Supreme Court Justice: Louis Brandeis
Louis Brandeis was a former Justice on the United States Supreme Court between 1916 and 1939. Brandeis was born in Louisville, Kentucky and attended Louisville University of the Public Schools. He then entered Harvard Law School where he graduated with the highest G.P.A. in the history of the school.
Louis Brandeis was nominated to become a justice of the Supreme Court on January 29, 1916 by President Wilson. However, this nomination was denounced and bitterly contested by conservative Republicans. This controversy resulted in the Senate Judiciary Committee holding a public hearing on regarding the nomination for the first time in its history. The trial allowed witnesses to come forth before the committee and provide testimony either in support of or in opposition to the confirmation. Many of the objections made regarding the nomination was due to Brandeis’ “radicalism” and “reformer” stances. On June 1, 1916, the United States Senate officially confirmed Louis Brandeis’ nomination by a 47 to 22 vote.
Gilbert v.

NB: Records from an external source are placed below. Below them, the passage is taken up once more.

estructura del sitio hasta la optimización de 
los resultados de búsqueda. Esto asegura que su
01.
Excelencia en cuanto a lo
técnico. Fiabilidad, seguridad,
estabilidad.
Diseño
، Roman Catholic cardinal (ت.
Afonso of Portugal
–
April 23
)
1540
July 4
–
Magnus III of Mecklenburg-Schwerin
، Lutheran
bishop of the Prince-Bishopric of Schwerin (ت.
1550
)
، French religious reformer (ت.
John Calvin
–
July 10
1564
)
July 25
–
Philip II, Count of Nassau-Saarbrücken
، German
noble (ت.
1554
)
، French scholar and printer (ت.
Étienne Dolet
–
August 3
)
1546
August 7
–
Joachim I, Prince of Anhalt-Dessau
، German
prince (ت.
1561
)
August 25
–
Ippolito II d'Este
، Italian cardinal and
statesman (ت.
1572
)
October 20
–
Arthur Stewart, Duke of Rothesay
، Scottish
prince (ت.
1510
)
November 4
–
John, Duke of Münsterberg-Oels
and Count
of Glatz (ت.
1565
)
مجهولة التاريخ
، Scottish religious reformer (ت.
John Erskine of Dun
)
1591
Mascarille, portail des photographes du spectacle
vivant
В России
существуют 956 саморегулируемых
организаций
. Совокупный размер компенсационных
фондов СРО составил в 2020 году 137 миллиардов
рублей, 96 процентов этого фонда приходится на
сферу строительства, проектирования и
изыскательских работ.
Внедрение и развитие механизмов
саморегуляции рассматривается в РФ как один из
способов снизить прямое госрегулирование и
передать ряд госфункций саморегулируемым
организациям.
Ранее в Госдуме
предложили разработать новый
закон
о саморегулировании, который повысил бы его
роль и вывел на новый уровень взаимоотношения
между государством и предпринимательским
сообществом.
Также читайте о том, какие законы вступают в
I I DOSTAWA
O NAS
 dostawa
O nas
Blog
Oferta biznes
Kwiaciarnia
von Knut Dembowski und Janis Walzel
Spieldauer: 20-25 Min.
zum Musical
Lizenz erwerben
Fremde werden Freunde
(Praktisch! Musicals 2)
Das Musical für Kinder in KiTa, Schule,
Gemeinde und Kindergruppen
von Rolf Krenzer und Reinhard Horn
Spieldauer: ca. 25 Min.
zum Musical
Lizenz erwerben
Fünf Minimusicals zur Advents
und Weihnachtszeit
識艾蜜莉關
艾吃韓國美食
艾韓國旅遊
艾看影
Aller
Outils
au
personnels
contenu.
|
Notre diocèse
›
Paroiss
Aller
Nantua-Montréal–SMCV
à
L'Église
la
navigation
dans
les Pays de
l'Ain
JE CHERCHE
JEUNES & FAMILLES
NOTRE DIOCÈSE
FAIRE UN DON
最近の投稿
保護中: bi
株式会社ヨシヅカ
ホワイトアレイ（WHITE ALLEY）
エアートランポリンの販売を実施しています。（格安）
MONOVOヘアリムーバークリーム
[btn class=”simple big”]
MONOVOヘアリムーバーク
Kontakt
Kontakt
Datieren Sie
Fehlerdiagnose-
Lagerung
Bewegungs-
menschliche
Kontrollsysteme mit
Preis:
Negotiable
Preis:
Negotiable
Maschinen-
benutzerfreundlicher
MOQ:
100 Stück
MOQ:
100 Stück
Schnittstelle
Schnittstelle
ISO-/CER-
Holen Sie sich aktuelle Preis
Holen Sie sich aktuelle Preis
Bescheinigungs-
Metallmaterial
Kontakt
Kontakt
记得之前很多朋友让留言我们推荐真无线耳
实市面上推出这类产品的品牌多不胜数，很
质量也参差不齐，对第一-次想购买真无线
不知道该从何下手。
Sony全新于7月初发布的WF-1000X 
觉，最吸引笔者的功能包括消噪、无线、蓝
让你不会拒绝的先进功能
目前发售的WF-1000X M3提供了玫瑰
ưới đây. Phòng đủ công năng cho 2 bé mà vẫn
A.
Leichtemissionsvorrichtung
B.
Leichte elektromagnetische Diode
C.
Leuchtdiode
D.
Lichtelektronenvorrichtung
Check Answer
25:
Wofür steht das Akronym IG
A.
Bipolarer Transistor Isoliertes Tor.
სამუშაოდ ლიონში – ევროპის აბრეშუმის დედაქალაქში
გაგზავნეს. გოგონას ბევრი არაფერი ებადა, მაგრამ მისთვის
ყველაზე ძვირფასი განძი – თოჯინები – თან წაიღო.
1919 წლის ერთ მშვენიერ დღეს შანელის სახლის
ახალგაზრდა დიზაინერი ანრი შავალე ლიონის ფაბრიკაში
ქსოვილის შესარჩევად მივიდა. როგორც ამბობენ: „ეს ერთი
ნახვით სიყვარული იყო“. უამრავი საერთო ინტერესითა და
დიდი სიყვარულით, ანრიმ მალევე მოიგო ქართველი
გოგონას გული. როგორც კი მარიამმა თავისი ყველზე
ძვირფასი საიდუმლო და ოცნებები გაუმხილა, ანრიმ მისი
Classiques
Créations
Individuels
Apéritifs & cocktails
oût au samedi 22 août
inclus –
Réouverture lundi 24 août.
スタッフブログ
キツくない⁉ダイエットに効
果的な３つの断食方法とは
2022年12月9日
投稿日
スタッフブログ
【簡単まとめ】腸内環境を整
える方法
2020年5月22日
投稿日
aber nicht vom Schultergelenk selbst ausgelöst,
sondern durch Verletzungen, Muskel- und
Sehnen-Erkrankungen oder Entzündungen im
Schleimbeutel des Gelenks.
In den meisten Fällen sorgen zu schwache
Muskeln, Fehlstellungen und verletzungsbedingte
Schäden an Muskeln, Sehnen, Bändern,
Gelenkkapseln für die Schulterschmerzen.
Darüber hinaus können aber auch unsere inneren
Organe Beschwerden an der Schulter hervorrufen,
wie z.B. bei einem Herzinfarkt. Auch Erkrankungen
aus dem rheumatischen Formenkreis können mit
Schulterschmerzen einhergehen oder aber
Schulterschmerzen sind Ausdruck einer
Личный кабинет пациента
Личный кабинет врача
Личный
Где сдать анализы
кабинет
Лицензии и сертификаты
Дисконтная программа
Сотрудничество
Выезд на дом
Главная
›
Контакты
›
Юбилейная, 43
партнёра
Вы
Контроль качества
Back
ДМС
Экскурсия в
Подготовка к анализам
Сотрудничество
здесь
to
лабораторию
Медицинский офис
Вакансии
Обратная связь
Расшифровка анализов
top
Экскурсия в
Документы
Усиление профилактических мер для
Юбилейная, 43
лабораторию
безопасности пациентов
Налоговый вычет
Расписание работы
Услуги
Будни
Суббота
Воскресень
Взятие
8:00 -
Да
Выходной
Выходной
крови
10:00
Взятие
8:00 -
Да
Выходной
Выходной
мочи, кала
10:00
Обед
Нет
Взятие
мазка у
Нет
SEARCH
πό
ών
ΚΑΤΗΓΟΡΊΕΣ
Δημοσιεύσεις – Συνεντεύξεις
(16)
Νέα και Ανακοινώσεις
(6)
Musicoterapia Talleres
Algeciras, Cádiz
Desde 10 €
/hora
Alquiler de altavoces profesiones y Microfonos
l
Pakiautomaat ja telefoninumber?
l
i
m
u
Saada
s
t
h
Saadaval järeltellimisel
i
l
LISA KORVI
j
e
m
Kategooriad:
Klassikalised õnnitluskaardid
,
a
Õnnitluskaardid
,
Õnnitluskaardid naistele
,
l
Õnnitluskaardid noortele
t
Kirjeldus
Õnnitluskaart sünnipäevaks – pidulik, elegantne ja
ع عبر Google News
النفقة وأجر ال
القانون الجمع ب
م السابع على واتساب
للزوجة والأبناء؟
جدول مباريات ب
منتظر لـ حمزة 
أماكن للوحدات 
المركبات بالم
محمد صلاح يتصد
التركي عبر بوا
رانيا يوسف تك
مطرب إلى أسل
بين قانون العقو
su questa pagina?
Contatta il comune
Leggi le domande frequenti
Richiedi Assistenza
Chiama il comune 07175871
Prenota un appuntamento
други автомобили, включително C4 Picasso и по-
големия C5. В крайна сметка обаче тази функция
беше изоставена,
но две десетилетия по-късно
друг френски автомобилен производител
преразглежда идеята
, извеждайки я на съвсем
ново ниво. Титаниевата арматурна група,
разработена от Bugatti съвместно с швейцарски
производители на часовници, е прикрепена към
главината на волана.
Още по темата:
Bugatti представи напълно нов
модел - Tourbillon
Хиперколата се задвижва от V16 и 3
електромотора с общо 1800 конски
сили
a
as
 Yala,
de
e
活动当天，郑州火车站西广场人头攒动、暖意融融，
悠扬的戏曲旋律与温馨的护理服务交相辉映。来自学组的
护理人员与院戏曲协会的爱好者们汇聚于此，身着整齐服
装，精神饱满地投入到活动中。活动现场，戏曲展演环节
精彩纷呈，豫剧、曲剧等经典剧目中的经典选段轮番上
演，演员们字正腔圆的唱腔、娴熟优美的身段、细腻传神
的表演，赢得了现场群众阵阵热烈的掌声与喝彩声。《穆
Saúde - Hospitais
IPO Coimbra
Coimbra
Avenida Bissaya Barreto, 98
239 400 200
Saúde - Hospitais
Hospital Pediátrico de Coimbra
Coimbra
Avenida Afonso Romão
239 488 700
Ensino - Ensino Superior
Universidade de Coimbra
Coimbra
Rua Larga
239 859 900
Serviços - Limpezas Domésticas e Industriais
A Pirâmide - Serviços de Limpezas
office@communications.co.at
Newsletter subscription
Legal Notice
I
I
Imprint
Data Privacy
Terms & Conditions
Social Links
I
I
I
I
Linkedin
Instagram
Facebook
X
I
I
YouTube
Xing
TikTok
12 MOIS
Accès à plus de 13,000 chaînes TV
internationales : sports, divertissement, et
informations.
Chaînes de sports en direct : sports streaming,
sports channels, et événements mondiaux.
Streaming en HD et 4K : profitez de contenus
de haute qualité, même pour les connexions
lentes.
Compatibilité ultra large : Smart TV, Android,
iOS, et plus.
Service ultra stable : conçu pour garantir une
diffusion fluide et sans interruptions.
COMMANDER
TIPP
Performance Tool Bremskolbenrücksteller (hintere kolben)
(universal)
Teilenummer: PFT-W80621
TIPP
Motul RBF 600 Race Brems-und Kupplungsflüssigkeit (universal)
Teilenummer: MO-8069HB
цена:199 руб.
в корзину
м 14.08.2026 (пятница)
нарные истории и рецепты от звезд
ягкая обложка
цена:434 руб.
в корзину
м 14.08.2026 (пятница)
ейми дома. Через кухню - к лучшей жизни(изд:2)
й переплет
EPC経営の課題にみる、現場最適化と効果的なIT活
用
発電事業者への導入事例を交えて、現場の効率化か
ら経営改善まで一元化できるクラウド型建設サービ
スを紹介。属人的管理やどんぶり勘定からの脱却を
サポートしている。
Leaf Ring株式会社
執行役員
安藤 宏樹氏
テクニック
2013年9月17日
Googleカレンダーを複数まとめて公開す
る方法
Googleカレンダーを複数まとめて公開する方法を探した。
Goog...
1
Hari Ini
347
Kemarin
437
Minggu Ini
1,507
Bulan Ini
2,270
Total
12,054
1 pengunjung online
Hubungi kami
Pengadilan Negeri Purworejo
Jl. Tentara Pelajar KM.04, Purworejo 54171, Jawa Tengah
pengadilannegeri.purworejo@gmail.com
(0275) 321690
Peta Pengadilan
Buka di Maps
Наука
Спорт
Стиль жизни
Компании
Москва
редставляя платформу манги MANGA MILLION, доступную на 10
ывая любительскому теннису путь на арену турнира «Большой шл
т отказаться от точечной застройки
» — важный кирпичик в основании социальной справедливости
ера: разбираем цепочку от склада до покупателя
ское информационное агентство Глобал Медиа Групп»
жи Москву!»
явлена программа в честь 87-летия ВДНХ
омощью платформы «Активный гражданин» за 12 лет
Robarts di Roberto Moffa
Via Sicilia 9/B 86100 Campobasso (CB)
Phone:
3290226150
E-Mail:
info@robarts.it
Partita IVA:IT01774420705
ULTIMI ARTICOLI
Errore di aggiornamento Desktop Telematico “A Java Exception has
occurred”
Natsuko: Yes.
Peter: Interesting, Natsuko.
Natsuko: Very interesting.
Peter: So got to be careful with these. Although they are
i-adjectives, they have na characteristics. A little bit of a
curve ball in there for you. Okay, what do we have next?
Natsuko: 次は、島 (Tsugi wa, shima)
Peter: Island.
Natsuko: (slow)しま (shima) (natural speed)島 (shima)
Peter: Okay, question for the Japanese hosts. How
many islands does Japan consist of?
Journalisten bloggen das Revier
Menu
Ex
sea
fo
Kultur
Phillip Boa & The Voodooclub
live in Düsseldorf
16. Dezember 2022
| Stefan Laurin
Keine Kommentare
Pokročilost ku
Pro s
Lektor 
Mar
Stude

Minnesota (1920): A Supreme Court case that dealt with a state law which prohibited interference with the enlistment efforts of the military. The majority opinion stated that the state did have the power for make the national purpose its own purpose and that this power could extend to the state exerting its own police powers in order to prevent the citizens of the state from obstructing its accomplishment.
In his dissent, Justice Louis Brandeis wrote that the statute in question affected the privileges, immunities, and rights of a United States Citizen and that the statute deprived the citizen of some of his liberty by invading the freedom and privacy of the home. This statement suggested that Justice Louis Brandeis wished to introduce the idea of privacy as being connected to the Constitution and that it could work with the First Amendment to reassure the freedom of speech within the walls of a citizen’s residence.
Whitney v. California (1927): A Supreme Court decision where the Court discussed whether using a private wiretapped telephone conversation obtained by federal agents without any judicial approval as evidence would violate the defendant’s rights given by both the Fourth and Fifth Amendment. The Court held in a 5-4 decision that neither the rights of the Fourth nor Fifth Amendment of the defendant were violated by doing so. This decision by the Court was later overturned by the 1967 case Katz v. United States.
Justice Louis Brandeis wrote a particularly famous dissent regarding the case. He attacked the proposal that expanding the Fourth Amendment to encompass telephone conversation protection was inappropriate. He argued that mail was a public service provided by the government and telephone service was a public service provided by an authority, implying that there was no real difference between a sealed letter and a private telephone conversation. Justice Louis Brandeis argued further that even without the question of the Constitution, the judgment still should be reversed. In Washington, wiretapping was considered a crime, thus the federal court should not allow a prosecution utilizes a crime to continue. Because the 18th Amendment did not allow Congress to authorize to violate a state’s criminal laws of a state and the unlawful acts were not ordered by a government official but instead were done by individual officers, the government was not legally guilty.